The darter has moved "way up on the list" of what developers check for when buying land, he said.

"We actually look to see how many streams are on the properties and how it would affect our road crossings and sewer crossings. It can become a very major expense," Horton said. "If it's too major, we would pass on the land."

If it comes together, the habitat conservation plan would be the first for a river system in the Southeast. A steering committee made up of 19 voting representatives, one appointed from each county and city in the basin, has met three times.

Nonvoting committee members representing development, environmental and community interests will be appointed to the committee later this summer.

Fowler said the series of public meetings that begin next month will explain how such plans work. It could take three years or more and hundreds of meetings to put a plan in place. It's impossible to say how much implementing and enforcing a plan would cost until a final one is in place, she said.

Ultimately local governments would decide whether to participate. Those that don't would continue to have developments monitored by Fish and Wildlife agents enforcing the Endangered Species Act.

Those that do would use building and zoning officials to enforce the plan's rules and regulations. They would get some help from the Fish and Wildlife Service, but counties also might have to add workers to monitor the regulations.

Plans controversial

A habitat conservation plan in Las Vegas, put in place to save an endangered tortoise, charges developers a $550-an-acre fee. Once they've paid, their bulldozers can roll over tortoises and all. The money is used to buy land outside the city for tortoise preserves.

A Tucson, Ariz., plan designed to protect the endangered pygmy owl and other animals is in the final stages. More than 70 committee members argued for more than five years over what it ought to include.

"If you had picked up a [news]paper in the last four years, you would have said, 'Oh my God, this looks like a war zone,' " said Maeveen Behan, the Pima County project director for the Sonoran Desert Conservation Plan.

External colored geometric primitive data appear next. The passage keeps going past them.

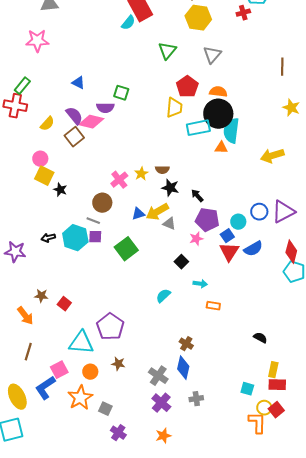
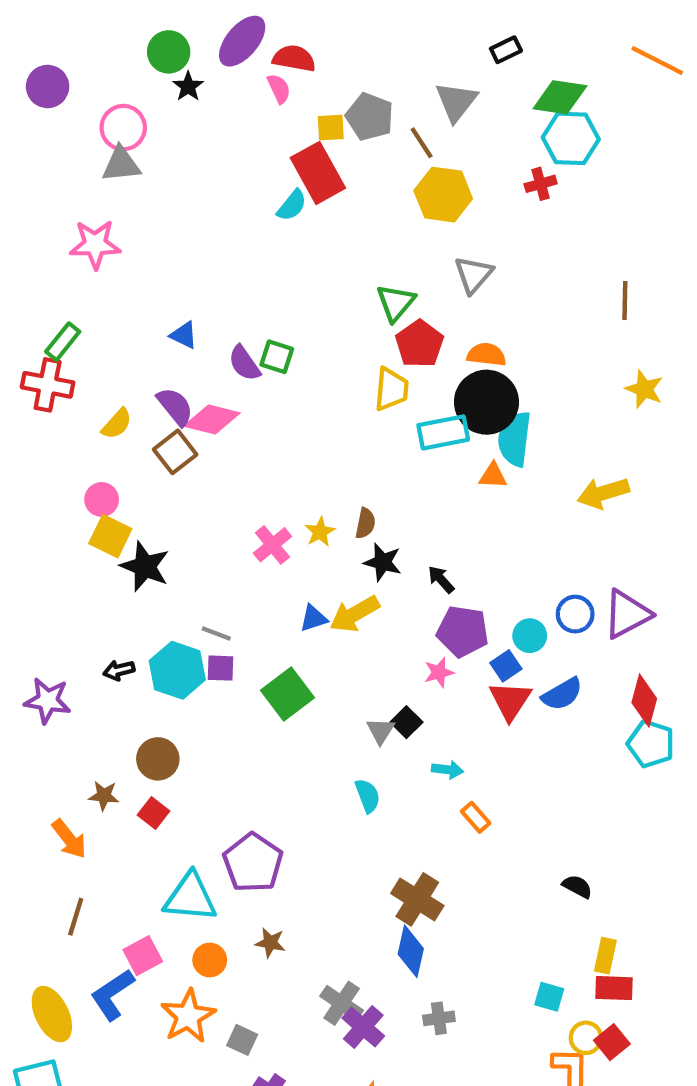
green triangle: (167, 51) -> (396, 303), moved
purple semicircle: (105, 108) -> (244, 363), moved, turned 54
brown semicircle: (162, 170) -> (365, 523), turned -80
black star: (60, 190) -> (145, 566), size x1.6
brown circle: (102, 203) -> (158, 759), moved
gray triangle: (169, 224) -> (381, 731), moved, turned 40
cyan semicircle: (163, 296) -> (368, 796), turned 112
orange rectangle: (213, 306) -> (476, 817), turned 40
brown cross: (186, 344) -> (417, 899), size x1.6
gray cross: (158, 376) -> (342, 1003), moved

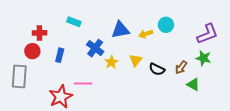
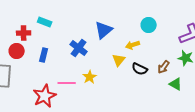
cyan rectangle: (74, 22) -> (45, 22), moved
blue triangle: (120, 30) -> (104, 30), turned -30
yellow arrow: (146, 34) -> (133, 45), moved
yellow star: (111, 62) -> (90, 77), moved

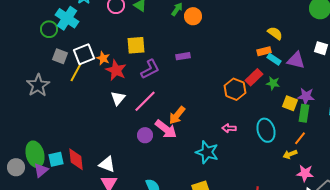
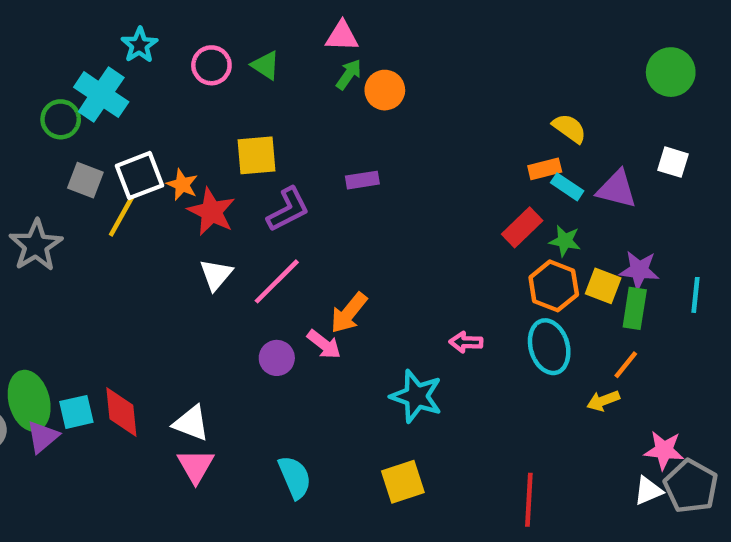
orange hexagon: (235, 89) -> (554, 286), moved
pink arrow: (166, 129) -> (324, 344), size x0.7
pink star: (305, 173) -> (664, 450), moved

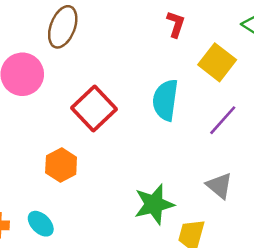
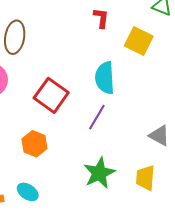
purple line: (223, 120) -> (97, 117), moved
green star: (154, 204) -> (99, 173), moved

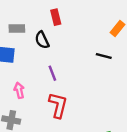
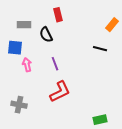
pink arrow: (19, 90) -> (27, 65), moved
red L-shape: (58, 105) -> (60, 92), turned 50

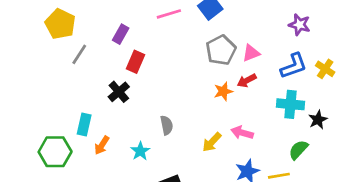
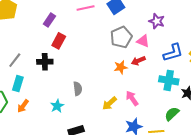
purple star: (299, 25) -> (157, 21), moved
pink triangle: (251, 53) -> (143, 41), turned 40
gray line: (79, 54) -> (15, 60), moved
black cross: (119, 92) -> (45, 62), turned 35
pink arrow: (242, 133) -> (132, 98), turned 35
orange arrow: (102, 145) -> (23, 106), moved

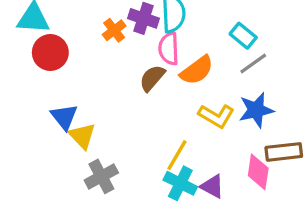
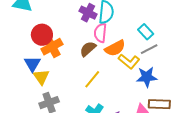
orange cross: (114, 30) -> (52, 47), moved, size x1.5
red circle: (50, 53) -> (42, 35), moved
yellow L-shape: (216, 116) -> (129, 61), moved
yellow line: (177, 155) -> (92, 79), moved

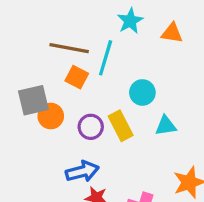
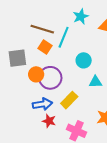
orange circle: (51, 116) -> (36, 74), moved
yellow rectangle: (121, 126) -> (69, 100), moved, turned 66
purple circle: (91, 127) -> (50, 78), size x1.5

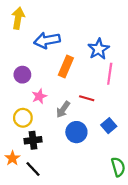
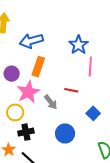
orange rectangle: (66, 66) -> (38, 67), moved
pink star: (39, 96) -> (28, 92), size x1.6
gray arrow: (63, 109) -> (51, 102), turned -70
blue circle: (76, 132) -> (65, 133), moved

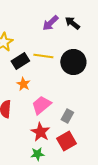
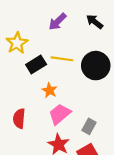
purple arrow: (50, 23) -> (57, 22), moved
orange star: (23, 84) -> (50, 90), moved

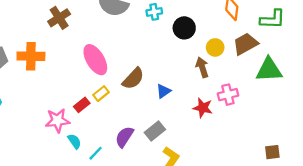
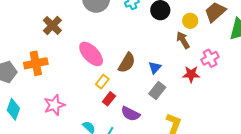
red rectangle: (82, 105) -> (109, 99), moved
pink star: (57, 120) -> (54, 105), moved
gray rectangle: (155, 131) -> (157, 90), moved
purple semicircle: (124, 137) -> (130, 114), turned -84

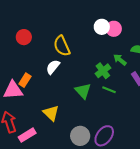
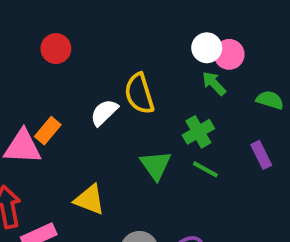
yellow semicircle: (62, 46) -> (139, 94), moved
green arrow: (120, 60) -> (214, 83), moved
yellow triangle: (51, 113) -> (90, 200), turned -30

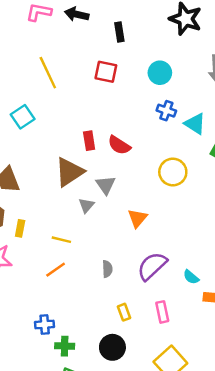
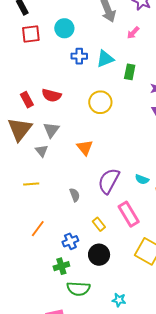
red square: (106, 72) -> (31, 34), moved
cyan triangle: (195, 124) -> (105, 59), turned -36
gray triangle: (106, 185) -> (51, 130), turned 30
orange line: (56, 270) -> (38, 229), moved
pink rectangle: (162, 312) -> (129, 214), size x1.4
blue cross: (45, 325) -> (70, 241), moved

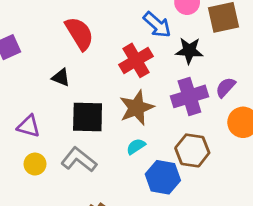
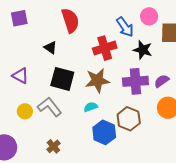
yellow circle: (35, 164) -> (25, 111), moved

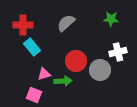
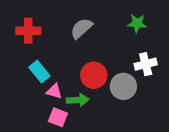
cyan rectangle: (32, 47) -> (39, 72), moved
pink triangle: (44, 74) -> (54, 91), turned 32
pink square: (34, 95) -> (58, 117), moved

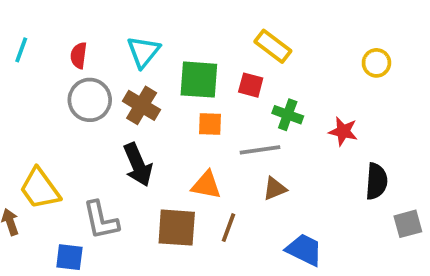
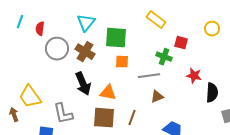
red semicircle: (79, 55) -> (40, 29), moved
red square: (251, 85) -> (181, 43), moved
red star: (343, 131) -> (194, 76), moved
orange triangle: (206, 185) -> (108, 93), moved

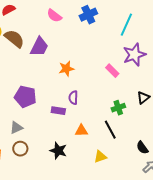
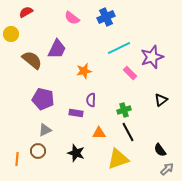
cyan line: (126, 25) -> (119, 48), moved, turned 40
brown semicircle: (14, 39) -> (32, 60), moved
green cross: (118, 108) -> (124, 110), moved
gray triangle: (16, 128) -> (45, 130), moved
yellow triangle: (100, 157) -> (118, 159), size x1.6

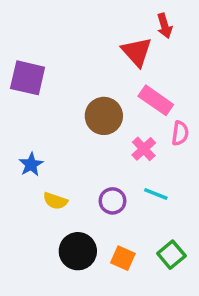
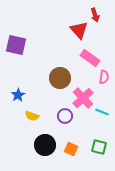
brown circle: (104, 116) -> (60, 78), moved
pink cross: (144, 149) -> (83, 98), moved, size x1.5
cyan line: (156, 194) -> (102, 112), moved
green square: (171, 255) -> (99, 147), turned -35

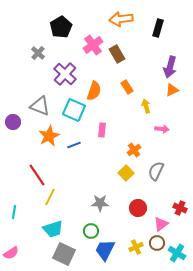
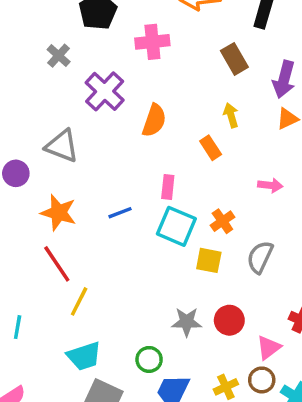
pink cross: (93, 45) -> (152, 42), turned 30
brown rectangle: (117, 54) -> (234, 59), moved
orange rectangle: (127, 87) -> (211, 148), moved
yellow arrow: (146, 106) -> (231, 115), moved
cyan square: (74, 110) -> (176, 226), moved
orange star: (49, 136) -> (59, 213), moved, turned -30
yellow square: (126, 173) -> (209, 260), turned -35
gray star: (100, 203) -> (187, 322), moved

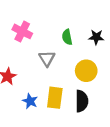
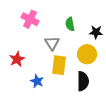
black star: (96, 37) -> (96, 32), moved
yellow rectangle: (55, 98) -> (59, 65), moved

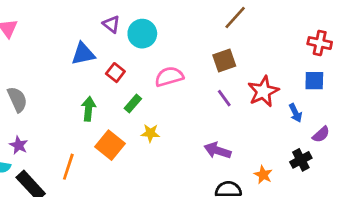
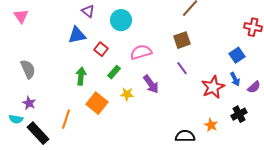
purple triangle: (111, 24) -> (88, 11), moved
blue square: (314, 81) -> (237, 55), moved, turned -35
red star: (263, 91) -> (213, 87), moved
purple semicircle: (321, 134) -> (254, 87), moved
purple arrow: (218, 151) -> (151, 84), moved, turned -144

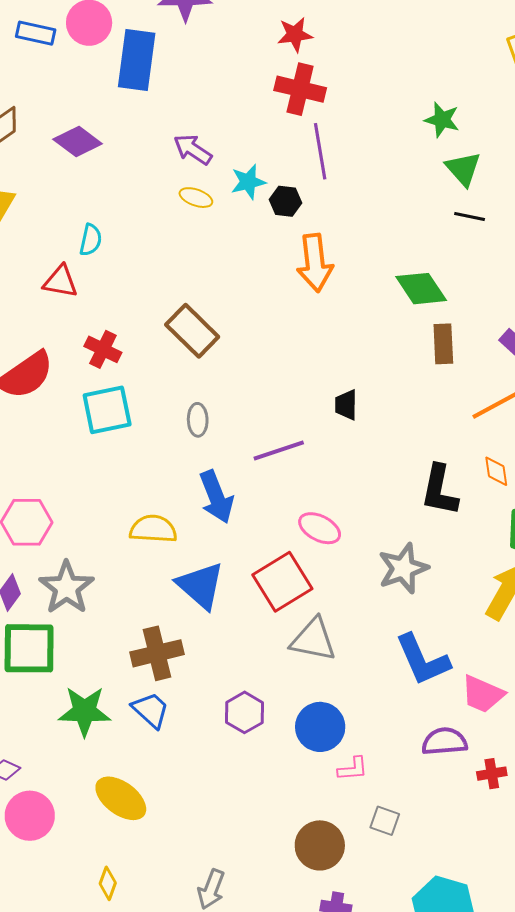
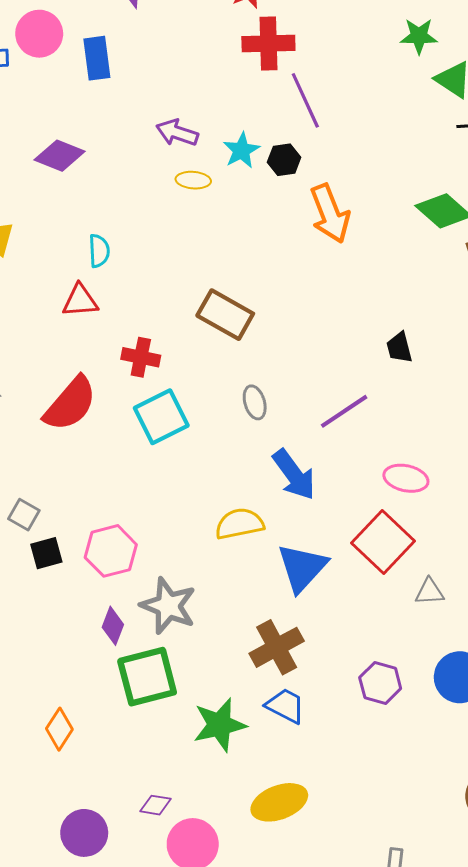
blue rectangle: (137, 60) -> (97, 58), size x0.7
blue triangle: (201, 586) -> (302, 568), turned 46
gray triangle: (313, 640) -> (430, 592), size x0.6
yellow ellipse: (121, 798) -> (279, 802), turned -42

Some Arizona environmentalists criticize the habitat conservation plan because it would allow developers to remove some trees and cacti where pygmy owls nest. It sells out the Endangered Species Act by letting developers do what they couldn't otherwise --- kill endangered animals, said Kieran Suckling, director of the Center for Biological Diversity in Tucson.

Some advocates of property rights are also unhappy. Alan Lurie, executive vice president of the Southern Arizona Home Builders Association, predicted that businesses and landowners would lose rights and home buyers end up paying more because of the plan.

The association is suing the federal government, trying to get the owl taken off the endangered species list.

Mark Hutcheson, who will represent Woodstock in discussions about the Etowah plan, said putting it in place wouldn't be easy.

"We have different counties with different interests," said Hutcheson, who runs a landscaping and erosion control business. "This is going to be a challenge."

The endangered species "are important, but just as important is . . . good-quality water," he said. "If we can make it cost effective for builders and can get them to buy into it, it is in everybody's best interest."

Thoughts on the future

LaChance built her family's first subdivision, the 31-lot, 81-acre Fern Park, last summer. It has an undisturbed buffer along the river, which is permanently protected by deed restrictions. It has large swaths of green space around the homes.

She could have crammed more lots on the tract and probably made more money. But such a strategy eventually backfires and causes property values to fall, she said.

"The folks whose bottom line is the short term are going to compromise the economic viability of this area," she said. "And they are not thinking of my grandchildren, of the eighth and ninth and 10th generation of my family who will live here."

LaChance recites the golden rule of river life: Treat your land as you want others to treat theirs, because there's always someone above you.

"It all runs downstream," she said.

Staff writer Stacy Shelton contributed to this article.